In some embodiments, the balance carrier 11 can be a balance plate, or any device capable of presenting corresponding posture depending on the force exerted by the user 30, which is not limited.
In this embodiment, the control device 12 is removably mounted on the balance carrier 11. When the control device 12 is installed on the balance carrier 11, the control device 12 is stationary relative to the balance carrier 11. In other words, when the control device 12 is installed on the balance carrier 11, the control device 12 and the balance carrier 11 can be regarded as a single unit, and the control device 12 does not move spatially relative to the balance carrier 11. For example, when the control device 12 is installed on the balance carrier 11 and the balance carrier 11 tilts 30 degrees to the left, then the control device 12 also tilts 30 degrees to the left with the balance carrier 11.

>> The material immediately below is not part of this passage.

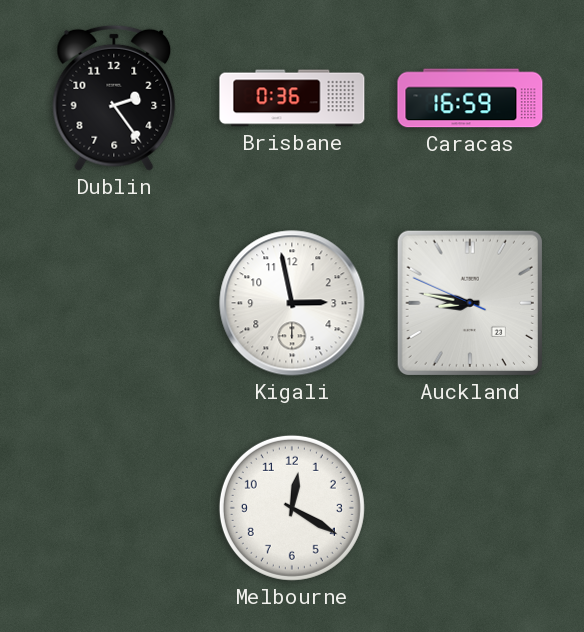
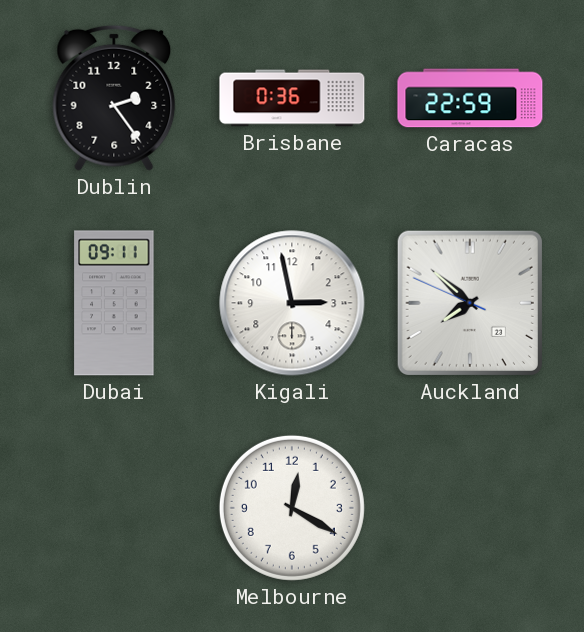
Caracas: 16:59 -> 22:59
Dubai: none -> 09:11
Auckland: 8:46 -> 7:51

In this embodiment, the control device 12 is used to obtain a relevant information about the operation exerted by the user 30 on the balance control device 10. The operations exerted by the user 30 on the balance control device 10 include, but is not limited to, operations from the user 30 on the balance carrier 11 and/or operations from the user 30 on the control device 12. The operations from the user 30 on the balance carrier 11 include, but is not limited to, the user 30 standing on the balance carrier 11, the user 30 standing on the balance carrier 11 and controlling the balance carrier 11 to tilt in a certain direction (such as left), and the user 30 performing corresponding actions on the balance carrier 11. In this embodiment, the actions can be squatting or jumping on the balance carrier 11. The operations from the user 30 on the control device 12 include, but is not limited to, operating keys and/or an operation interface of the control device 12.
In this embodiment, the relevant information about the operation obtained by the control device 12 includes, but is not limited to, a first information about the force that the user 30 exerts on the balance carrier 11 and a second information when the control device 12 is operated by the user 30. The first information includes, but is not limited to, a magnitude and/or a direction of the force exerted by the user 30 on the balance carrier 11 and a position of the force exerted on the balance carrier 11. The second information includes, but is not limited to, confirmation information, and/or cancellation information.
In some embodiments, the control device 12 is also used to obtain the first result based on the relevant information and transmit the first result to the controlled device 20. The first result is used to reflect the operation of the user 30 on the balance control device 10. The controlled device 20 can carry out a corresponding processing according to the first result, so that the controlled device 20 carries out corresponding processing according to the operation of the user 30 on the balance control device 10.
In some embodiments, the control device 12 can be a remote control cooperative with the controlled device 20.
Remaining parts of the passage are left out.